Tesla will deliver its first Model 3s Friday. (AP / Justin Pritchard)
The U.K. will ban the sale of new gasoline- and diesel-driven vehicles starting in 2040 toward a goal of removing them from British roads a decade later and shifting the country to fully electric cars, per the Financial Times.
The prohibition, to be announced today, is driven by environmental policy — to bring down U.K. emissions within EU pollution standards. But, coming two weeks after France announced a similar ban, its impact could be much broader.
Why this matters: Previously, the Netherlands and India, too, said they were banning the sale of new gasoline- and diesel-powered vehicles by 2025 and 2030, respectively. Saying and doing are different things. But taken together, the bans put serious weight behind bullish forecasts for electric car penetration, and could lead oil companies, carmakers, petro-states and geostrategists to recalibrate policies that forecast a much slower penetration of electric cars into the market.

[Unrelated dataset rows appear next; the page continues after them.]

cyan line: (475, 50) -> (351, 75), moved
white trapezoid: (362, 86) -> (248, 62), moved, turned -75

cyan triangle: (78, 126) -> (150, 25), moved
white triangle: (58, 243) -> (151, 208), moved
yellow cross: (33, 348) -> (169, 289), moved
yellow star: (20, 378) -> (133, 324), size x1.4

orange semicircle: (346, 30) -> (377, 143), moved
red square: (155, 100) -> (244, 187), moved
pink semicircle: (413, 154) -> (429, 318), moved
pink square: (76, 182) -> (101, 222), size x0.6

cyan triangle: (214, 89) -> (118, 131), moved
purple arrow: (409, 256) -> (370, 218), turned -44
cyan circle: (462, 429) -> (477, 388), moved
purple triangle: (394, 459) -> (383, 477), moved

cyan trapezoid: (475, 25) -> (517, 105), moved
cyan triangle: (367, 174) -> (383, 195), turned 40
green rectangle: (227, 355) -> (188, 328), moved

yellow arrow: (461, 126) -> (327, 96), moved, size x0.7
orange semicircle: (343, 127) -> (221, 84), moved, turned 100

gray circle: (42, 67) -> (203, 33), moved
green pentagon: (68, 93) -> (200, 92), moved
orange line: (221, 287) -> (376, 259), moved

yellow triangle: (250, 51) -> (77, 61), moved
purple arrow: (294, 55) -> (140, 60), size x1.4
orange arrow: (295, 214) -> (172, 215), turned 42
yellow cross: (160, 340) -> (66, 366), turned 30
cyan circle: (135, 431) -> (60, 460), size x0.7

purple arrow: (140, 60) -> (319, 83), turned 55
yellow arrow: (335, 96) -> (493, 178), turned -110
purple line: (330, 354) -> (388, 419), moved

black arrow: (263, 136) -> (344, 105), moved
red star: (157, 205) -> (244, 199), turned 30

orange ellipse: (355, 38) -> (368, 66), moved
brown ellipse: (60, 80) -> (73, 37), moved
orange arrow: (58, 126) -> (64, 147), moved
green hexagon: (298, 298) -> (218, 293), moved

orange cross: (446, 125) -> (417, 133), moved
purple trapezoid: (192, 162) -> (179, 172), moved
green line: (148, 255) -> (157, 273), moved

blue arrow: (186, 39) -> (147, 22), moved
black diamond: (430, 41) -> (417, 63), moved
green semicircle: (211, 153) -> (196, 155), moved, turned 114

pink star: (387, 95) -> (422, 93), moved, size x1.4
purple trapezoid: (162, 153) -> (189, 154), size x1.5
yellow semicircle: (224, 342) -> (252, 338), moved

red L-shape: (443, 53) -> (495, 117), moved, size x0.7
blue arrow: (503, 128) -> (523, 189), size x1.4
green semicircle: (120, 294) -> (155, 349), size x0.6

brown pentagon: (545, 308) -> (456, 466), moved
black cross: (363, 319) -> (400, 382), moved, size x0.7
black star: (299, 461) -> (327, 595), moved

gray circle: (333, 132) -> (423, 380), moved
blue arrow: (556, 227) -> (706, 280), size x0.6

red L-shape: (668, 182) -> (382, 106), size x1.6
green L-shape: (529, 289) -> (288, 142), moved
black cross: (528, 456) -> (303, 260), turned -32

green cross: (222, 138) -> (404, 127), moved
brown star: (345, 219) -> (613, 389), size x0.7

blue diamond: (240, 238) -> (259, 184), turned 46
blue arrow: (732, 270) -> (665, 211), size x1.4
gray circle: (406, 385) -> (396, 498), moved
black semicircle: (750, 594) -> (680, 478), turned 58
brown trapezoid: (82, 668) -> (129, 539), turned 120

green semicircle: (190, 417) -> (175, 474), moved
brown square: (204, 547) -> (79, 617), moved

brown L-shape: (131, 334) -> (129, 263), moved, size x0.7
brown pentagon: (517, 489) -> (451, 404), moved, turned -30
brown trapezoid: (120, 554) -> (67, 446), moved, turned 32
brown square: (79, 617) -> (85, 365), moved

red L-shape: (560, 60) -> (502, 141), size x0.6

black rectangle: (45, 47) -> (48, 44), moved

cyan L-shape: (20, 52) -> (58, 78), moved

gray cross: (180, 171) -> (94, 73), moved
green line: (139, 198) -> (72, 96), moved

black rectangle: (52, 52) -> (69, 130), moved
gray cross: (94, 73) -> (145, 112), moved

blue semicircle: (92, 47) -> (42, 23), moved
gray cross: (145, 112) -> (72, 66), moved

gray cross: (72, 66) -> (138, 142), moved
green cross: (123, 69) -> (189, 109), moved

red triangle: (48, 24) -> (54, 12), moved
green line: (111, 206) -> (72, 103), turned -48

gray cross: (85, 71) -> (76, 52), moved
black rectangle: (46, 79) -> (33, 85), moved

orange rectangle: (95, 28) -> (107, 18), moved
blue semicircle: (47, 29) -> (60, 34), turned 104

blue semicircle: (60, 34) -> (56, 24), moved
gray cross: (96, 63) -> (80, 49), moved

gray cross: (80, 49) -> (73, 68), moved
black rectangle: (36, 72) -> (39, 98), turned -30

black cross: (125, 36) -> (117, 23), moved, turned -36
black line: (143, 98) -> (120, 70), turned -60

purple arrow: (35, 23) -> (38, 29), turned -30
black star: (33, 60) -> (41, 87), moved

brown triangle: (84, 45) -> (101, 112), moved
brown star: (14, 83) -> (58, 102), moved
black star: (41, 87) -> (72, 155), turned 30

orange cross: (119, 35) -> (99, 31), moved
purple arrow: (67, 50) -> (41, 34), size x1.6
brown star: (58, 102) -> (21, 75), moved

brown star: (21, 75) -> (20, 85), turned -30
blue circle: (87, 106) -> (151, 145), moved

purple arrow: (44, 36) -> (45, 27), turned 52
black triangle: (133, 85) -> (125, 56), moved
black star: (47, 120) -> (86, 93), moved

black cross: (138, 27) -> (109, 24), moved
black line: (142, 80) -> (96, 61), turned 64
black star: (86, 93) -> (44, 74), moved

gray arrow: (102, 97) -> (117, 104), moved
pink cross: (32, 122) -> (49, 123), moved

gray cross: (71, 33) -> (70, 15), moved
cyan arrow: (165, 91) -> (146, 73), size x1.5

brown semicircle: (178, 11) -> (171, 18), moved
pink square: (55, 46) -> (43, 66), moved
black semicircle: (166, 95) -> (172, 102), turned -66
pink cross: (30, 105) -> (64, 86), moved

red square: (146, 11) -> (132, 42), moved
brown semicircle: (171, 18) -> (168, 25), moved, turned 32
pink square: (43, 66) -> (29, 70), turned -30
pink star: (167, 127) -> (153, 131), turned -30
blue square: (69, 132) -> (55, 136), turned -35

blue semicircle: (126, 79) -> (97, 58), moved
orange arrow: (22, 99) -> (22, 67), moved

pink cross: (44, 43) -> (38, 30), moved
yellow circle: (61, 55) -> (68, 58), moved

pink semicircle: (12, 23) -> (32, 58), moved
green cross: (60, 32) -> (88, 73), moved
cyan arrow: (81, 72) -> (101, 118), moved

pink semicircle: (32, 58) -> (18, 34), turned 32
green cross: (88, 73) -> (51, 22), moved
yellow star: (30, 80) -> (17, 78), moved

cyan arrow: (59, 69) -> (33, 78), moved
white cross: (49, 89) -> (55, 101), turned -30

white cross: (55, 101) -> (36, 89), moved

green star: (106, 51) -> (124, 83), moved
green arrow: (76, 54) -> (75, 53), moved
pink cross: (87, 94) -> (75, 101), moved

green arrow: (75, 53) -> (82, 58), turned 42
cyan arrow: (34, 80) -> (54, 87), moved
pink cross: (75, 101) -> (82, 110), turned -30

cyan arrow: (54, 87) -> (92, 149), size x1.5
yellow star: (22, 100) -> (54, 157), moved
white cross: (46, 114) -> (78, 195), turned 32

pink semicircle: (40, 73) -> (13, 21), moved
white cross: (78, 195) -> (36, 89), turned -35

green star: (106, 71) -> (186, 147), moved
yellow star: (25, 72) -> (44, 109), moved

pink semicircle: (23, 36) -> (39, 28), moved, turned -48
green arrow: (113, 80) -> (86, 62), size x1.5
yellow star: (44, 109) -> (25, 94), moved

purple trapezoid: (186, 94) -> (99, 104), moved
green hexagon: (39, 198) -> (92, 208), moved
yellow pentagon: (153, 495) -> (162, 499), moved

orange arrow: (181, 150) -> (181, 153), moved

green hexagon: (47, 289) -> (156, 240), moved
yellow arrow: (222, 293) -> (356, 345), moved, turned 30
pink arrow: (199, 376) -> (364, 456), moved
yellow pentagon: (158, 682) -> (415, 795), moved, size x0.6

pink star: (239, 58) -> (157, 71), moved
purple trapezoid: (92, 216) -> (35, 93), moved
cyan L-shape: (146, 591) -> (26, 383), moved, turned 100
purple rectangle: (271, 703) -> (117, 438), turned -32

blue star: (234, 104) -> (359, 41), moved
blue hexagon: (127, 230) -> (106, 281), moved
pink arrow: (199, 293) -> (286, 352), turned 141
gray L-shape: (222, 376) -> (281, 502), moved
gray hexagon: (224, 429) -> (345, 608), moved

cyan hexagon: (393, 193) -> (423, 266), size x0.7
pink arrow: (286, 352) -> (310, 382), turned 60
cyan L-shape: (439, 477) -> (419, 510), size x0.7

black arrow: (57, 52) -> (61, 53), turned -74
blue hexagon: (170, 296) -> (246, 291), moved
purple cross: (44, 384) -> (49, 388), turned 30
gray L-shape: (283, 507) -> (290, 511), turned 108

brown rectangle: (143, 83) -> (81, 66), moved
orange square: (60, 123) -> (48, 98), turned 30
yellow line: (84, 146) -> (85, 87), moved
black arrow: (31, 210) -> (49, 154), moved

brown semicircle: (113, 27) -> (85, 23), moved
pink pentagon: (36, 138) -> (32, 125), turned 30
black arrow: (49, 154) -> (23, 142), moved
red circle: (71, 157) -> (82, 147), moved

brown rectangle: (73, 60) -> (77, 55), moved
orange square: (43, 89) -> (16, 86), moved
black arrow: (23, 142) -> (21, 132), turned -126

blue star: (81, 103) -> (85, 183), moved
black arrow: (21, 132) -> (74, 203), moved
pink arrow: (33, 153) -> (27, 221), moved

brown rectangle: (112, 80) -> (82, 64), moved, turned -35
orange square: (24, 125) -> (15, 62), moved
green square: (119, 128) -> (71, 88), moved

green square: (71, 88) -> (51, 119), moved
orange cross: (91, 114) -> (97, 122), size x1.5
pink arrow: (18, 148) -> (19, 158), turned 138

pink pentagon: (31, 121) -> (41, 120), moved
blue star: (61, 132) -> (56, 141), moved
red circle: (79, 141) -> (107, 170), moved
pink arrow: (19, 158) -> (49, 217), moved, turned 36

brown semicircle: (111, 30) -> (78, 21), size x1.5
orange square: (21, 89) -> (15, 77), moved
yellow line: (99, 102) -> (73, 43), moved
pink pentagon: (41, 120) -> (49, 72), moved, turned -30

What mainstream-priced forecasters say: Most big oil companies, government agencies and OPEC say fully electric cars will continue to represent only a few percentage points of annual sales through 2040 and possibly beyond. But more bullish projections, such as by Bloomberg New Energy Finance (see below), say that coming cost savings in batteries and electric drive trains will help lead to a transformation in which fully new electric cars surpass 50% of sales in 2040. By then, according to these forecasts, they will comprise more than 30% of the total fleet.

Such a shift would vastly cut global oil sales, hurting oil companies and countries that rely on oil exports for most of their economy, such as Saudi Arabia and Russia.